Saturday, November 27, 2010

Day...oh shit, I have no idea..

Over two months have passed. I would like to document more of the events that happened but I am just not ready to dive into them in detail. I would have to ask Bret questions because I am starting to realize that I have many holes in the sequence of events.

Ronin passed away on September 20th 2010 at 12:11pm our 2nd year wedding anniversary. We were there. The last hour of his life was so sad. I really can't think of any other words to describe it. I wasn't scared because it was eminent. I wasn't scared because in my heart I knew WE would one day be ok. One day. No one should ever have to go through the last hour of their baby's life like we did. He will be apart of our lives' forever.

When we woke up that day  I spoke to the nurse and she reported that the Doctor on call wanted to talk to us. I had that sinking feeling and knew that was not a good sign. We hurried to the hospital and we confronted by a very sick little boy. Over night it was clear that something was not going well. His platelet count and hermatocrit (blood level) dropped or shall I say plummeted for a baby with less that a pint of blood running through his whole little body. The previous 17 days of his life the doctors had kept saying, "stop looking at the monitors and interpretting the numbers (which we had become very good at) keep looking at your baby. He will tell you". There isn't a truer statement. This time he WAS telling us he couldn't hold on any longer and Ronin he was dying. It was pretty clear to me. His coloring was off, his facial expression was miserable. He looked sick.
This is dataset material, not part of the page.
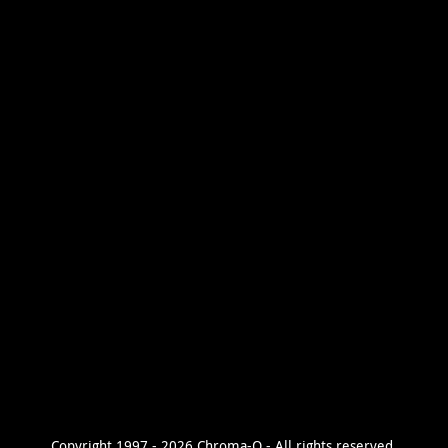
Copyright 1997 - 2026 Chroma-Q - All rights reserved.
 We had our meeting with the Dr. Buxton. She discussed her thoughts and what we could try but she made it clear that things didn't look very promising. I will spare you the details blah blah blah because nothing is very interesting. In fact, all I wanted to do was get back to the NICU where Ronin was and stop wasting the final minutes of his life.

Ronin waited for us to return before his arrhythmias began (erratic heart rate). His heart was jumping and falling which in my opinion sounds very painful and scary. If my heart did that and I was conscious of it I would be petrified. Was he conscious of it? Possibly? Maybe not? No one will ever be able to tell me if he was, and that fact makes my tears fall on the keyboard as I type.It makes me so mad that we live in a society where I can walk into a clinic with my ailing pet and they can end the suffering, but my baby boy had to endure it all.

His last hour of injections of calcium, changes on the ventilator and 2 finger CPR will forever be stained in my mind. His heart rate went from 160 to 120 to 60 back up and down several times until it finally rested at 0.
We had the opportunity to hold him ONLY after he died. Part of my is sad because I would have liked to have felt life inside of him aside from the electrical pulses of death. The other part of me is happy I didn't because I probably would have blamed myself for moving him if things went bad right after.

Bret and I held each other so tight. Seeing him hold his dead son tortures me. I try not to think of it often but when I do I really lose it. I like to lose it alone. We went home and just cried together and held each other. Our stress of going back and forth to the NICU was over but we missed it.